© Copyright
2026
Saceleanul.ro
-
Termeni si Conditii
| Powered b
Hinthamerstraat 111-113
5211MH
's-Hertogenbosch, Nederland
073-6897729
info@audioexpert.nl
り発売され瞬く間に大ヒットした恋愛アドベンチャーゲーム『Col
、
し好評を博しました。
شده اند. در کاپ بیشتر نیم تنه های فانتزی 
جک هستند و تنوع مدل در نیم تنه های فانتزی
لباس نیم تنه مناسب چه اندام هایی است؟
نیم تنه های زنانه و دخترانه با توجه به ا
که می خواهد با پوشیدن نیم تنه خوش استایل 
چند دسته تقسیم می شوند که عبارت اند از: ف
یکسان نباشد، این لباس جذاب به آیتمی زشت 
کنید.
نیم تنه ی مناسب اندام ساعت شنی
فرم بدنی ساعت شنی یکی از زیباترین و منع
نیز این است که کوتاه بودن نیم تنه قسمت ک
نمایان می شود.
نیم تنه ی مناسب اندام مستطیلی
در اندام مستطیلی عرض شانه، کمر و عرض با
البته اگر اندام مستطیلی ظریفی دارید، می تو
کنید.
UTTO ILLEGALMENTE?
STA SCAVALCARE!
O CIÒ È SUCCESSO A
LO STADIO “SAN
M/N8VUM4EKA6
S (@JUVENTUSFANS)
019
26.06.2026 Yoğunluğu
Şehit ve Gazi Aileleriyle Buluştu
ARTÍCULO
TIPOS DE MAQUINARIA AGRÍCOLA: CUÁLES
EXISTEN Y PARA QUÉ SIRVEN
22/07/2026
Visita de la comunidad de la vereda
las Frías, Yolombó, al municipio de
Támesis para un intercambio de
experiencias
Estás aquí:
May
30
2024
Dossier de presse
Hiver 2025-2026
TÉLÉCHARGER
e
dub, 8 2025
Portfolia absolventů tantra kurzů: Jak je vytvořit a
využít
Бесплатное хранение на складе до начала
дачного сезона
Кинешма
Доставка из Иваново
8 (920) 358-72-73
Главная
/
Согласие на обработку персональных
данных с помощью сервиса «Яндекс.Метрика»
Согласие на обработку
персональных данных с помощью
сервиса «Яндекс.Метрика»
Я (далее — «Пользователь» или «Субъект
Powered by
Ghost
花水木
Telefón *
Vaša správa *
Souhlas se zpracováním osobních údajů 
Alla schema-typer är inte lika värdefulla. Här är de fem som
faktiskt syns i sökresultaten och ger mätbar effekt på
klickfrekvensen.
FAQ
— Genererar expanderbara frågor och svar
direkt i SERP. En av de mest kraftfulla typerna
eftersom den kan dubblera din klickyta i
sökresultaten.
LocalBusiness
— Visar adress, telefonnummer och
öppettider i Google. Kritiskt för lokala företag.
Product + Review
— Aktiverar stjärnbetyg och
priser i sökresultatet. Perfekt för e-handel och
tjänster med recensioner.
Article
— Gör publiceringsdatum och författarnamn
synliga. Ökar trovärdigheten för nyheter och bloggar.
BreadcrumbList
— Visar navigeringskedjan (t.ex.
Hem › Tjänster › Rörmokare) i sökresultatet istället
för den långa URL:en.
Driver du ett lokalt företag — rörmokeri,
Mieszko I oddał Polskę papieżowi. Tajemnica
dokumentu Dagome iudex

****************************************

PROBLEM DETAILS: Scan the lines above for "Бесплатное хранение на складе до начала" and for "Alla schema-typer är". Repeat exactly the line holding each of them and every line in between.

RESULT FOR THIS EXERCISE:
Бесплатное хранение на складе до начала
дачного сезона
Кинешма
Доставка из Иваново
8 (920) 358-72-73
Главная
/
Согласие на обработку персональных
данных с помощью сервиса «Яндекс.Метрика»
Согласие на обработку
персональных данных с помощью
сервиса «Яндекс.Метрика»
Я (далее — «Пользователь» или «Субъект
Powered by
Ghost
花水木
Telefón *
Vaša správa *
Souhlas se zpracováním osobních údajů 
Alla schema-typer är inte lika värdefulla. Här är de fem som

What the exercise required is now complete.